Temperature

The sampling knob that sets how random a model’s word choices are - low is safe and repeatable, high is loose and surprising.

Temperature is the single knob that decides how adventurous a language model is allowed to be when it picks each next word. Before a model like a GPT commits to a token, it doesn’t have one answer in hand, it has a whole spread of candidates with odds attached: maybe 60% “the”, 20% “a”, 5% “an”, and a long tail of unlikely stragglers. Temperature reshapes that spread right before the dice are thrown. Turn it down and the odds get sharper, the favorite gets even more favored, and the model plays it safe. Turn it up and the odds flatten out, the longshots get a real seat at the table, and the model gets loose, surprising, eventually unhinged.

Mechanically it’s one division. The model’s raw scores (the “logits”) get divided by the temperature value before they’re turned into probabilities. Divide by a small number and you exaggerate the gaps between candidates; divide by a big one and you squash them toward equal. The usual dial runs from 0 to about 2. At temperature 0 there’s no gamble left at all: the model takes the single most likely token every time, which makes it deterministic and repeatable (same prompt in, same answer out). Around 0.7 to 1.0 is the everyday range, enough spice to sound human without falling apart. Push past 1.5 and coherence starts to dissolve into word salad.

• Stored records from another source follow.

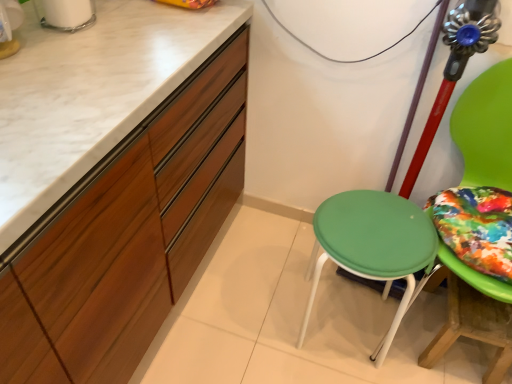 Where is `vacant space situated on the left part of green plastic stool at center`? vacant space situated on the left part of green plastic stool at center is located at coordinates (254, 309). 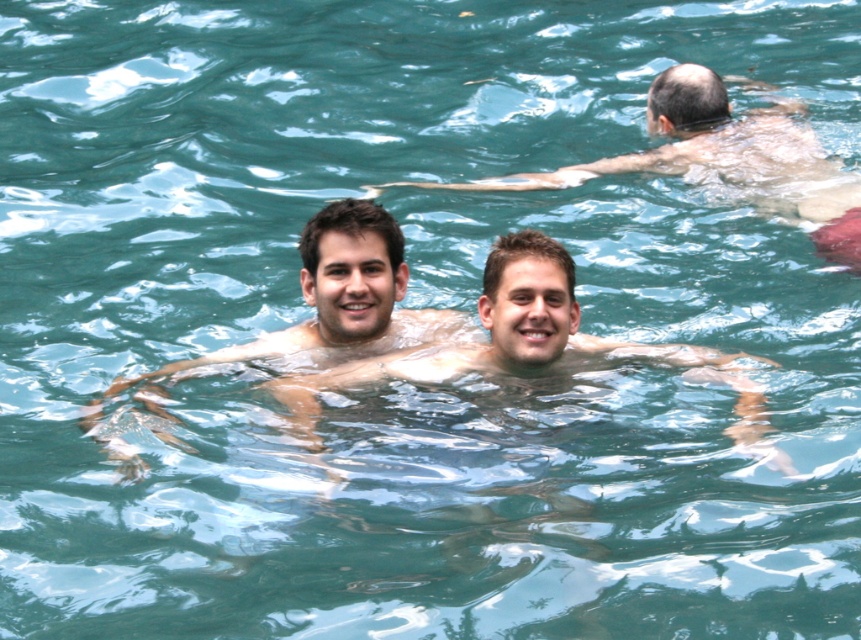 Question: Is smooth skin man at center bigger than smooth skin man at upper center?

Choices:
 (A) yes
 (B) no

Answer: (B)

Question: Considering the real-world distances, which object is closest to the smooth skin at center?

Choices:
 (A) smooth skin man at upper center
 (B) smooth skin man at center

Answer: (B)

Question: Does smooth skin man at center have a larger size compared to smooth skin at center?

Choices:
 (A) no
 (B) yes

Answer: (A)

Question: Is smooth skin at center bigger than smooth skin man at upper center?

Choices:
 (A) no
 (B) yes

Answer: (A)

Question: Which of the following is the closest to the observer?

Choices:
 (A) smooth skin man at upper center
 (B) smooth skin man at center

Answer: (B)

Question: Which point appears closest to the camera in this image?

Choices:
 (A) (497, 301)
 (B) (586, 166)

Answer: (A) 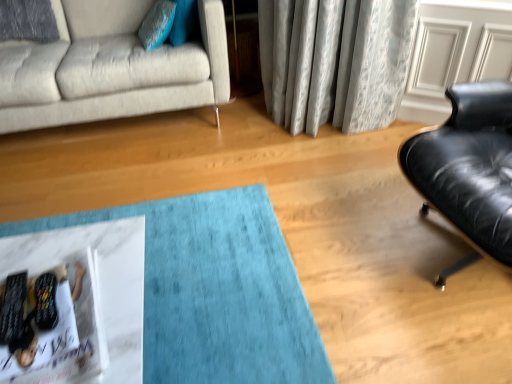 Question: Can you confirm if light gray fabric couch at upper left is taller than teal fabric pillow at upper left?

Choices:
 (A) yes
 (B) no

Answer: (A)

Question: From the image's perspective, is light gray fabric couch at upper left over teal fabric pillow at upper left?

Choices:
 (A) yes
 (B) no

Answer: (B)

Question: Is light gray fabric couch at upper left placed right next to teal fabric pillow at upper left?

Choices:
 (A) no
 (B) yes

Answer: (A)

Question: From the image's perspective, is light gray fabric couch at upper left below teal fabric pillow at upper left?

Choices:
 (A) no
 (B) yes

Answer: (B)

Question: Considering the relative positions of light gray fabric couch at upper left and teal fabric pillow at upper left in the image provided, is light gray fabric couch at upper left behind teal fabric pillow at upper left?

Choices:
 (A) yes
 (B) no

Answer: (B)

Question: Is teal fabric pillow at upper left located within light gray fabric couch at upper left?

Choices:
 (A) no
 (B) yes

Answer: (B)

Question: Is teal fabric pillow at upper left to the left of light gray fabric couch at upper left from the viewer's perspective?

Choices:
 (A) no
 (B) yes

Answer: (A)

Question: Considering the relative sizes of teal fabric pillow at upper left and light gray fabric couch at upper left in the image provided, is teal fabric pillow at upper left smaller than light gray fabric couch at upper left?

Choices:
 (A) yes
 (B) no

Answer: (A)

Question: Is teal fabric pillow at upper left turned away from light gray fabric couch at upper left?

Choices:
 (A) yes
 (B) no

Answer: (A)

Question: Is teal fabric pillow at upper left taller than light gray fabric couch at upper left?

Choices:
 (A) no
 (B) yes

Answer: (A)

Question: Considering the relative positions of teal fabric pillow at upper left and light gray fabric couch at upper left in the image provided, is teal fabric pillow at upper left to the right of light gray fabric couch at upper left from the viewer's perspective?

Choices:
 (A) no
 (B) yes

Answer: (B)

Question: Does teal fabric pillow at upper left have a lesser width compared to light gray fabric couch at upper left?

Choices:
 (A) no
 (B) yes

Answer: (B)

Question: Is white glossy magazine at lower left bigger than light gray fabric couch at upper left?

Choices:
 (A) yes
 (B) no

Answer: (B) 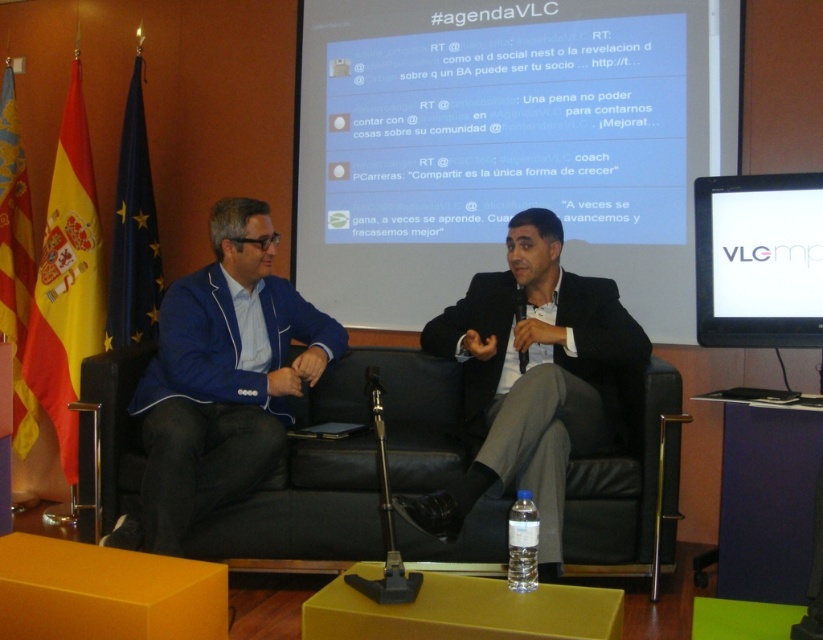 You are a photographer positioned behind the camera. You need to capture a photo of both the black leather couch at center and the blue fabric jacket at center. Which object should you adjust your camera angle to focus on first if you want to include both in the frame without moving the camera?

The blue fabric jacket at center is to the left of the black leather couch at center, so you should adjust your camera angle to focus on the blue fabric jacket at center first to ensure both objects are in the frame without moving the camera.

You are an interior designer analyzing the placement of furniture in the room. The blue fabric jacket at center is located at coordinates point 0.589, 0.272. Is this position considered the center of the room?

The blue fabric jacket at center is located at point (222, 376), which matches the center coordinates of the room. Therefore, this position is indeed the center of the room.

You are a photographer taking a picture of the scene. You want to focus on the point at coordinates point (301, 509). Where exactly is this point located in the scene?

The point (301, 509) is located on the black leather couch at center.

One thing temperature is not: it’s not the random seed. The seed fixes which roll of the dice you get; temperature decides how loaded the dice are in the first place. You can hold one steady and move the other. A clean example lives in the deep-dive On the Machine We Switched Off , where a 1930-trained model is interviewed twice with the temperature pinned at 0.8 and the seed pinned at 1930, so the only thing changing between runs is the language of the questions. Freezing temperature is what makes that an experiment instead of an anecdote: it takes randomness off the table as a suspect.